[Collected data]
↓

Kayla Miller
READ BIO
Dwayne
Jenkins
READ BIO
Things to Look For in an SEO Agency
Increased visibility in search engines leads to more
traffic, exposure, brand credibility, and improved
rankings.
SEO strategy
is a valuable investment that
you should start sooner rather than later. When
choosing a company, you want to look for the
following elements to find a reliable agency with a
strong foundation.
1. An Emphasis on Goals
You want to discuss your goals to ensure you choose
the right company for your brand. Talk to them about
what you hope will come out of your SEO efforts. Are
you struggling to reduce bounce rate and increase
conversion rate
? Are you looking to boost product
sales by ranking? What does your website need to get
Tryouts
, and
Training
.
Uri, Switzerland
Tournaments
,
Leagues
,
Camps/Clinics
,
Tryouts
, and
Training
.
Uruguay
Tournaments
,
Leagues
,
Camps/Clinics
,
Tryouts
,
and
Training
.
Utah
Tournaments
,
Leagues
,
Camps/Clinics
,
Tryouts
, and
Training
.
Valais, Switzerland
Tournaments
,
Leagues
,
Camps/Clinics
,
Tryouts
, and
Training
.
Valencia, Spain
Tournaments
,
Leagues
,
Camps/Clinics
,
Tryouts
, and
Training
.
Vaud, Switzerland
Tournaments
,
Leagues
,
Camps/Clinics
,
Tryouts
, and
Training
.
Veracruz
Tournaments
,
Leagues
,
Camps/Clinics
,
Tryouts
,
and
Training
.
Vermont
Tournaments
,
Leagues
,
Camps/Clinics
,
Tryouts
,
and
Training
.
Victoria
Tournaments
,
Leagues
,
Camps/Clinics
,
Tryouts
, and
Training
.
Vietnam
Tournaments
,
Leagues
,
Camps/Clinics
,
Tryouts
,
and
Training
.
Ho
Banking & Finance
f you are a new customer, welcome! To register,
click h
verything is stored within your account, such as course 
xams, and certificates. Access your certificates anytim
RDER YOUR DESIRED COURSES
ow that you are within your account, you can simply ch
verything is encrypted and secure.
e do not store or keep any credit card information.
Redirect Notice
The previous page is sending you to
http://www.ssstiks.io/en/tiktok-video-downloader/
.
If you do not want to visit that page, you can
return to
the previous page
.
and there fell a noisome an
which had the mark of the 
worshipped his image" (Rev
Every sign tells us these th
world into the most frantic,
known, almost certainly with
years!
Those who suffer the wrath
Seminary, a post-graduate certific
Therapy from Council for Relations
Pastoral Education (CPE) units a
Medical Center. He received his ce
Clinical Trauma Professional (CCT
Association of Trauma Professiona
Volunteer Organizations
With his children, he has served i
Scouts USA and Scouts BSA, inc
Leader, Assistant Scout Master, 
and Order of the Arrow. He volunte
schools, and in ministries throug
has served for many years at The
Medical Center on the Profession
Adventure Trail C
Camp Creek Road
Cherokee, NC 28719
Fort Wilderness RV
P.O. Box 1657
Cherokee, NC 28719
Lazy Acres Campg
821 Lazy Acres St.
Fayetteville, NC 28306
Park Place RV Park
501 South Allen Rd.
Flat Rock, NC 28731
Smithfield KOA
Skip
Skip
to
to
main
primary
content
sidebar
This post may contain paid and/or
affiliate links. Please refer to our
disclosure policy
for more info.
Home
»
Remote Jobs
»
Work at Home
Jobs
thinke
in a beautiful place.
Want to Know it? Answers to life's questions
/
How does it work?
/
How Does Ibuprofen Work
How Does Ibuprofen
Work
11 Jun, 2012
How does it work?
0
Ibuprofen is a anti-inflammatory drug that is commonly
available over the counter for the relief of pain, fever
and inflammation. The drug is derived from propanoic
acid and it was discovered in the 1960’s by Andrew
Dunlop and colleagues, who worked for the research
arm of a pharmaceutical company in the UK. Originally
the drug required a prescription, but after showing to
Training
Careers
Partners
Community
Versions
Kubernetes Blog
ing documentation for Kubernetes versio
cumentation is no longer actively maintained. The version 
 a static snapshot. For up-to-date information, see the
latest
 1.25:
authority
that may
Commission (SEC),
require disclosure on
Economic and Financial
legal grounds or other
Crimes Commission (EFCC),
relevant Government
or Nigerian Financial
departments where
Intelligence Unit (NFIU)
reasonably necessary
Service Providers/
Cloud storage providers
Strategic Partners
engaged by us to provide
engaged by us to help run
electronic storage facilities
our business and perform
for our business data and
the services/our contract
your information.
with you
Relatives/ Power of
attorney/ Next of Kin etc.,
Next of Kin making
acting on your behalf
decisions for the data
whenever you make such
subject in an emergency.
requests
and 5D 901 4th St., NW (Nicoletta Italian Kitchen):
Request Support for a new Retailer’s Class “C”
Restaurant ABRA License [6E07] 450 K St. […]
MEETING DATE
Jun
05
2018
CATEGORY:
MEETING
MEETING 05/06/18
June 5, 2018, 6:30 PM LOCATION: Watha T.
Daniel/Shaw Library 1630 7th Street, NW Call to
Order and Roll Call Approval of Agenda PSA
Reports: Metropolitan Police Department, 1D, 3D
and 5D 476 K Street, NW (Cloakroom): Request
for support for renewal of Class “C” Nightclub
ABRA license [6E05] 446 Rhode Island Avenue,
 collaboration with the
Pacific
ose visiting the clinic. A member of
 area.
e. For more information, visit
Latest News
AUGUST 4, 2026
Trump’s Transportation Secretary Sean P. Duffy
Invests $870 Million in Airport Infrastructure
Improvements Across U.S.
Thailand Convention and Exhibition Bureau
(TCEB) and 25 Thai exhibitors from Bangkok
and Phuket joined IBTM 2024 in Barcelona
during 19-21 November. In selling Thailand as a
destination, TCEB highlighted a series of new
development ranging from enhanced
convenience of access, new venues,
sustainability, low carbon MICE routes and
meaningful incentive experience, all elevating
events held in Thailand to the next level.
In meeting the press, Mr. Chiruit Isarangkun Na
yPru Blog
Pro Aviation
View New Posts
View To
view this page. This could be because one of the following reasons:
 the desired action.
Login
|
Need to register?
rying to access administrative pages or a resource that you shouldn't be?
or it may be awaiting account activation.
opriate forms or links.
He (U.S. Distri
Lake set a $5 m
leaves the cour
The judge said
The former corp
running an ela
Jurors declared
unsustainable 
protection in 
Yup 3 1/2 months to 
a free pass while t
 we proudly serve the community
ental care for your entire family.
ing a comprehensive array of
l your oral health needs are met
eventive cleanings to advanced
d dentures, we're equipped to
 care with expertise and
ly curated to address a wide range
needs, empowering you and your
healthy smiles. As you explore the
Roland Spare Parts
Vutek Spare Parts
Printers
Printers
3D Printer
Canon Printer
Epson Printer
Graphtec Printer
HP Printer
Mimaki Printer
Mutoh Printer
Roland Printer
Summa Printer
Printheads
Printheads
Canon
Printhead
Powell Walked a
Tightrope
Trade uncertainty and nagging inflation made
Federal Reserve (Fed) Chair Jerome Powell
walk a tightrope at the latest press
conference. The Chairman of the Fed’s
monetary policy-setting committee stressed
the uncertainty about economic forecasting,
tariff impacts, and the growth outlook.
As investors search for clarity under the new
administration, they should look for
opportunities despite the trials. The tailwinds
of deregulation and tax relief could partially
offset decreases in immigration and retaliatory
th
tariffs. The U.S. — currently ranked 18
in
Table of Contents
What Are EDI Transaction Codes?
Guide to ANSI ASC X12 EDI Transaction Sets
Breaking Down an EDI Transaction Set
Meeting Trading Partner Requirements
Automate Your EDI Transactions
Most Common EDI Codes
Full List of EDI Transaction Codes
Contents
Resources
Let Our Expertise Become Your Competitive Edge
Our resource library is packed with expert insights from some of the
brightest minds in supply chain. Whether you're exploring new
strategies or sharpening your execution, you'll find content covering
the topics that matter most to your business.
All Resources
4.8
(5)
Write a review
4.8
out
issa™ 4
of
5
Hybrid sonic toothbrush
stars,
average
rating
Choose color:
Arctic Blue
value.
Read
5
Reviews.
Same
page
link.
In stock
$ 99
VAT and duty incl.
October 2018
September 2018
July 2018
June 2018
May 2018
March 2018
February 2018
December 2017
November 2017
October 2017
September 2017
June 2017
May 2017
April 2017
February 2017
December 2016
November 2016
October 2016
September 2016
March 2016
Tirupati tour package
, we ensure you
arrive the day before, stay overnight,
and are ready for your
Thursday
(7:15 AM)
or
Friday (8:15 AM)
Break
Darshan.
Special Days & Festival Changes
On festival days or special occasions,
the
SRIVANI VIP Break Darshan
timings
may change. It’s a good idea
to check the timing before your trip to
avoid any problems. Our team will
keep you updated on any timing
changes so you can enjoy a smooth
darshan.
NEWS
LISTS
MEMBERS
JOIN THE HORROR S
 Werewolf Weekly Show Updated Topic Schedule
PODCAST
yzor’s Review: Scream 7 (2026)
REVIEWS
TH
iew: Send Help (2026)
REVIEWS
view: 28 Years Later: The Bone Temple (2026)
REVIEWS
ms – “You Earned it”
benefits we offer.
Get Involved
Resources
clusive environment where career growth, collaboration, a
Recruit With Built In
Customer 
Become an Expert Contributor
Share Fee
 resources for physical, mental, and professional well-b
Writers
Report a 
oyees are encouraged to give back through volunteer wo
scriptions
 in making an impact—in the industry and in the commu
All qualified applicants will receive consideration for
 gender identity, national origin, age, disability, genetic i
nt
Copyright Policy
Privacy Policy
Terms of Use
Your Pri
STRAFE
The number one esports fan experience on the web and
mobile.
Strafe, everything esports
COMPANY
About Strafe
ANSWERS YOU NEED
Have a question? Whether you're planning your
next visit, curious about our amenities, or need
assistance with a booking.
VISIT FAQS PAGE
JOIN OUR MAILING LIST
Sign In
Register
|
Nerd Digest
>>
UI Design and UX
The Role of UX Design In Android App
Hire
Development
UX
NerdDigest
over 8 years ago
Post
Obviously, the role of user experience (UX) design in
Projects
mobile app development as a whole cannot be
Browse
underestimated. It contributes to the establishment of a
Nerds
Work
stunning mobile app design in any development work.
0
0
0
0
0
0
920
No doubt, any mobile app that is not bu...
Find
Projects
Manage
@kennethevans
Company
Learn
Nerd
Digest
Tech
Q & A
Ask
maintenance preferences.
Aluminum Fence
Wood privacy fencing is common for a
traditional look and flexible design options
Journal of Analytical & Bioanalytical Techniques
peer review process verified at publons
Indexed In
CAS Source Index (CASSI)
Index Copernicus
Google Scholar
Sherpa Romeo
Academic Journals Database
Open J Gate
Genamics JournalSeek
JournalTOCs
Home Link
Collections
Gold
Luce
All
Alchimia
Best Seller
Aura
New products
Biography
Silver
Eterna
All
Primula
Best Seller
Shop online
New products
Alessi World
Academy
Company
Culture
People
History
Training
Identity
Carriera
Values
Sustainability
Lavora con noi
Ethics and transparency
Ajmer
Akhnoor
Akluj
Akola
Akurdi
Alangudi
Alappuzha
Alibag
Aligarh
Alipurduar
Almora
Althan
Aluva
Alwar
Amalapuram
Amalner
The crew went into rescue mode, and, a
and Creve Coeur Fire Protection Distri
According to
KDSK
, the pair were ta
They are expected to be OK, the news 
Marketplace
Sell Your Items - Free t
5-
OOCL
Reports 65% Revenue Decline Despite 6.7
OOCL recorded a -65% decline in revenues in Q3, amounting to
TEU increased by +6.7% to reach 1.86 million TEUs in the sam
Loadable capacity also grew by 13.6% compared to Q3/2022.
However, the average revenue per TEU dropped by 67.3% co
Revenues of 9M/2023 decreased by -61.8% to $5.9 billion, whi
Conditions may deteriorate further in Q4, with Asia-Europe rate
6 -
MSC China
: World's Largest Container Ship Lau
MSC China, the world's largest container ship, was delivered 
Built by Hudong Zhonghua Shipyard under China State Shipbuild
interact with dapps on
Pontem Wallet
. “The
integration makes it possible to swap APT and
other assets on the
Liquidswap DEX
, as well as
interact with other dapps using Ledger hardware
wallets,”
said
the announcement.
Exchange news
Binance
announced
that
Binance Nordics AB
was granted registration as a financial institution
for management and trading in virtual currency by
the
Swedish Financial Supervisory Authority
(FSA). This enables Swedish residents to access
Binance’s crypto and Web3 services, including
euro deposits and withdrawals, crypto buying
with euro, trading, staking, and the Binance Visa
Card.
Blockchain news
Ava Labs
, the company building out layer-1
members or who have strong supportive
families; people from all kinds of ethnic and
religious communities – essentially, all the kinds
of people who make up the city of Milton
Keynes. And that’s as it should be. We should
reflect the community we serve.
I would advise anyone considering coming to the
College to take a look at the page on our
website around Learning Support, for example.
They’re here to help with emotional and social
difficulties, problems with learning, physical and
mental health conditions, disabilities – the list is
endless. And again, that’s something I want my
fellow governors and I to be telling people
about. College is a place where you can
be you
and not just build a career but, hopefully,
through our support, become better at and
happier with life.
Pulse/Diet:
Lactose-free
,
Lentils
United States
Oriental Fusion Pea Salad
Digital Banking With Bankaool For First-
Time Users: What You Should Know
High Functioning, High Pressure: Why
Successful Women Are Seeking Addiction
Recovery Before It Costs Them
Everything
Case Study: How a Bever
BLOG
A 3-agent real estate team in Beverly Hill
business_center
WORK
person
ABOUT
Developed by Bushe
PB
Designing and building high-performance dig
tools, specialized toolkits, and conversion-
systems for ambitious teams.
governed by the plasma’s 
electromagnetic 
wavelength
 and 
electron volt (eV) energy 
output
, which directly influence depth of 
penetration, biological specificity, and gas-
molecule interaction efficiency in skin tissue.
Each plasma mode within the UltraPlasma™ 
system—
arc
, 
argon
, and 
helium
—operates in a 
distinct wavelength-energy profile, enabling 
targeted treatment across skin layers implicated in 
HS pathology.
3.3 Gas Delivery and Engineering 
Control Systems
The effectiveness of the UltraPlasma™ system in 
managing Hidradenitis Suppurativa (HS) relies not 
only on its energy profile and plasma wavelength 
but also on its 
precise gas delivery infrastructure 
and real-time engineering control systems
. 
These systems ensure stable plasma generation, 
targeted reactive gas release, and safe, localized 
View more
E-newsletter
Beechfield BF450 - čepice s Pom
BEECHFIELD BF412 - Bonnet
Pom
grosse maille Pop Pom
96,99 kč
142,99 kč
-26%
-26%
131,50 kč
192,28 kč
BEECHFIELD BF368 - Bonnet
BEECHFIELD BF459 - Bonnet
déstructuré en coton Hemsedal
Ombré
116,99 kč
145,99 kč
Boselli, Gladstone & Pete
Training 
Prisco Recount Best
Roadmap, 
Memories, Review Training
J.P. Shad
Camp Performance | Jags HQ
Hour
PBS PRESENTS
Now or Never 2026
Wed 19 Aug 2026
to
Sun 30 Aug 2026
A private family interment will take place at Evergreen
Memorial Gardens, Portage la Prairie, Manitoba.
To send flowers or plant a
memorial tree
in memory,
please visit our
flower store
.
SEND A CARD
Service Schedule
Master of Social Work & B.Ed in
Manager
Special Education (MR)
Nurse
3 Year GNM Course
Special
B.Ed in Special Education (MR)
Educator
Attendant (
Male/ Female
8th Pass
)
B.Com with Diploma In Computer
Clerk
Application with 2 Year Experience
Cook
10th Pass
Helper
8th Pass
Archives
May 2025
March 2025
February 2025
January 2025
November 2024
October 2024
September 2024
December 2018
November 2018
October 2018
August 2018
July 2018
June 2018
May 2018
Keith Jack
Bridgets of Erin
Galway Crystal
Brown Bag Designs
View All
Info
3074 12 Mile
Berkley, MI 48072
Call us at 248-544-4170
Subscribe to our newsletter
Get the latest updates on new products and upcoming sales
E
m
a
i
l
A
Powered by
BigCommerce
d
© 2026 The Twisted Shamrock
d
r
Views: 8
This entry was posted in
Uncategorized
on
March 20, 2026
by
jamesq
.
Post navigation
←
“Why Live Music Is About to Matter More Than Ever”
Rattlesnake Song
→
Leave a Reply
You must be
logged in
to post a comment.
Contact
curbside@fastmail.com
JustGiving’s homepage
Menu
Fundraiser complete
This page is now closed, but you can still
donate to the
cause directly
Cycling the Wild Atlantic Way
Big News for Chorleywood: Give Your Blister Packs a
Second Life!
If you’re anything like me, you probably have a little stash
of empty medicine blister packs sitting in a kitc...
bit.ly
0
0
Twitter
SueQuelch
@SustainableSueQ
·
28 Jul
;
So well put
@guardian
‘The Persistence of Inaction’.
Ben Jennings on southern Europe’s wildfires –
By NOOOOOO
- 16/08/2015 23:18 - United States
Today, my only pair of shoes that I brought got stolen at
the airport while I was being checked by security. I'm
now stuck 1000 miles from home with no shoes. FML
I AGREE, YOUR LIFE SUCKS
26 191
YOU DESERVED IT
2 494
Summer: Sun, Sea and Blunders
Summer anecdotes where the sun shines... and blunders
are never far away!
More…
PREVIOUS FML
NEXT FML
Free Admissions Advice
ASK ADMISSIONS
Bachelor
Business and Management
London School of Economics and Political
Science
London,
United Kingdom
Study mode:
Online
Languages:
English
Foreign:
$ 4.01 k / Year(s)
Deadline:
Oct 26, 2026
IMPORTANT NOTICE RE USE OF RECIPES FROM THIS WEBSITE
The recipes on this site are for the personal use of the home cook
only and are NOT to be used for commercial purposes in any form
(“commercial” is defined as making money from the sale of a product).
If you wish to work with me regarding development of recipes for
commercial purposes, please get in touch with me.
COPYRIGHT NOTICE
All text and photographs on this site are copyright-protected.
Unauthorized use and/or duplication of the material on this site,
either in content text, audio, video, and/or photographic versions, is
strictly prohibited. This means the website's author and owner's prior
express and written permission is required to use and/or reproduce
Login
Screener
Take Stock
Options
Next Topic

↑

Task item = Return solely the number of lines in the data that include the word "conversion".

Worked solution = 2